From a computational perspective, the quantum annealer effectively explores the solution space of 2402^{40} possibilities, showcasing its potential in solving combinatorially complex problems where classical algorithms falter due to constraints in memory and processing power.

Theoretical and Practical Implications

This research underscores the feasibility and growing relevance of quantum computing in addressing large-scale optimization problems within finance. It highlights the importance of formulation adjustments to capitalize on quantum annealing capabilities, specifically when transitioning from traditional metrics to those computable by such devices.

One of the pivotal outcomes of the research is the potential operational advantage of quantum methods akin to hybrid approaches.

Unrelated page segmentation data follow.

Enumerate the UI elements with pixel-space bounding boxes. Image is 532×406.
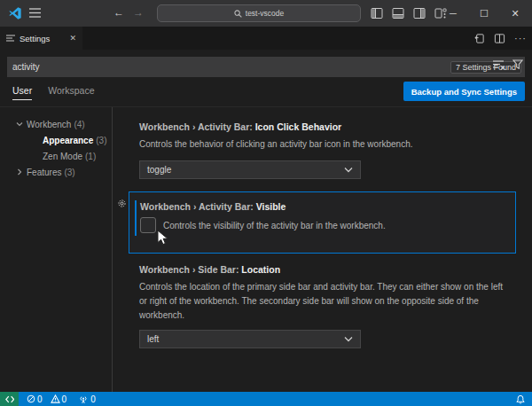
toc-item-features[interactable]: Features (3)	[0, 164, 112, 180]
editor-actions: ···	[473, 27, 527, 50]
command-center-title: test-vscode	[246, 9, 284, 18]
scope-tab-user[interactable]: User	[12, 85, 32, 100]
more-actions-icon[interactable]: ···	[514, 33, 527, 43]
toc-count: (1)	[85, 152, 96, 161]
remote-icon	[5, 395, 14, 403]
toc-label: Appearance	[43, 136, 93, 145]
notifications-bell-icon[interactable]	[516, 394, 525, 404]
title-bar: ← → test-vscode ─ ☐ ✕	[0, 0, 532, 27]
icon-click-behavior-select[interactable]: toggle	[139, 160, 361, 179]
toc-count: (3)	[64, 168, 74, 177]
setting-side-bar-location[interactable]: Workbench › Side Bar: Location Controls …	[129, 255, 516, 359]
problems-warnings[interactable]: 0	[51, 394, 67, 404]
toggle-panel-icon[interactable]	[392, 7, 404, 20]
settings-body: Workbench (4) Appearance (3) Zen Mode (1…	[0, 107, 532, 392]
remote-indicator[interactable]	[0, 392, 19, 406]
toc-label: Zen Mode	[43, 152, 82, 161]
radio-tower-icon	[78, 394, 89, 404]
setting-title: Workbench › Activity Bar: Icon Click Beh…	[139, 121, 505, 132]
menu-hamburger-icon[interactable]	[29, 8, 41, 18]
toc-item-zen-mode[interactable]: Zen Mode (1)	[0, 148, 112, 164]
settings-list: Workbench › Activity Bar: Icon Click Beh…	[113, 107, 532, 392]
toc-count: (3)	[96, 136, 106, 145]
layout-controls	[371, 7, 447, 20]
toggle-secondary-sidebar-icon[interactable]	[413, 7, 426, 20]
split-editor-icon[interactable]	[494, 33, 505, 44]
chevron-right-icon[interactable]	[16, 168, 27, 176]
settings-scope-tabs: User Workspace	[12, 85, 95, 100]
filter-funnel-icon[interactable]	[512, 59, 523, 70]
vscode-logo-icon	[8, 6, 22, 20]
minimize-button[interactable]: ─	[442, 0, 465, 27]
setting-icon-click-behavior[interactable]: Workbench › Activity Bar: Icon Click Beh…	[129, 113, 516, 190]
modified-indicator	[135, 200, 137, 236]
close-tab-icon[interactable]: ✕	[69, 34, 76, 43]
status-bar: 0 0 0	[0, 392, 532, 406]
settings-search-value[interactable]: activity	[7, 62, 450, 72]
toc-item-appearance[interactable]: Appearance (3)	[0, 132, 112, 148]
setting-title: Workbench › Side Bar: Location	[139, 264, 505, 275]
toc-item-workbench[interactable]: Workbench (4)	[0, 116, 112, 132]
close-window-button[interactable]: ✕	[504, 0, 527, 27]
tab-settings[interactable]: Settings ✕	[0, 27, 82, 50]
open-settings-json-icon[interactable]	[473, 33, 485, 44]
search-toolbar	[493, 59, 523, 70]
maximize-button[interactable]: ☐	[473, 0, 496, 27]
editor-tab-bar: Settings ✕ ···	[0, 27, 532, 50]
settings-toc: Workbench (4) Appearance (3) Zen Mode (1…	[0, 107, 113, 392]
forwarded-ports[interactable]: 0	[78, 394, 96, 404]
setting-activity-bar-visible[interactable]: Workbench › Activity Bar: Visible Contro…	[129, 191, 516, 254]
settings-editor-icon	[6, 34, 15, 43]
toc-label: Workbench	[27, 120, 71, 129]
tab-label: Settings	[20, 34, 50, 43]
nav-back-icon[interactable]: ←	[113, 6, 124, 19]
settings-header: activity 7 Settings Found User Workspace…	[0, 50, 532, 107]
chevron-down-icon	[344, 336, 353, 342]
toc-count: (4)	[74, 120, 84, 129]
setting-description: Controls the behavior of clicking an act…	[139, 137, 505, 152]
problems-errors[interactable]: 0	[27, 394, 43, 404]
side-bar-location-select[interactable]: left	[139, 330, 361, 348]
mouse-cursor-icon	[157, 230, 168, 246]
settings-search-input[interactable]: activity 7 Settings Found	[7, 57, 525, 77]
clear-search-icon[interactable]	[493, 59, 505, 70]
setting-title: Workbench › Activity Bar: Visible	[140, 201, 505, 212]
chevron-down-icon[interactable]	[16, 121, 27, 128]
error-icon	[27, 394, 35, 403]
setting-description: Controls the location of the primary sid…	[139, 280, 505, 323]
setting-description: Controls the visibility of the activity …	[163, 219, 386, 233]
search-icon	[234, 10, 242, 18]
command-center-search[interactable]: test-vscode	[157, 4, 361, 22]
warning-icon	[51, 394, 60, 403]
scope-tab-workspace[interactable]: Workspace	[48, 85, 94, 100]
visible-checkbox[interactable]	[140, 217, 156, 233]
chevron-down-icon	[344, 167, 353, 173]
toggle-sidebar-icon[interactable]	[371, 7, 383, 20]
gear-icon[interactable]	[117, 199, 127, 208]
backup-sync-settings-button[interactable]: Backup and Sync Settings	[403, 82, 525, 101]
nav-forward-icon: →	[133, 6, 144, 19]
toc-label: Features	[27, 168, 61, 177]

The authors suggest that quantum solutions can serve as valuable input (seeds) for refining classical optimization methods, such as genetic algorithms, thereby improving the quality and speed of results.

Future Directions

The paper concludes with recommendations for future research, emphasizing the need to test alternative forms of quantum optimization, such as reverse annealing and hybrid solvers, and the desire to include more diversified assets beyond equities, like bonds and commodities. These future efforts are anticipated to advance the adaptability and efficiency of quantum annealers in portfolio management and potentially broaden their impact across various financial instrument types.

Overall, the work provides an insightful exploration into the promising intersection of quantum computing and financial portfolio optimization, bridging classical finance theories and modern computational techniques.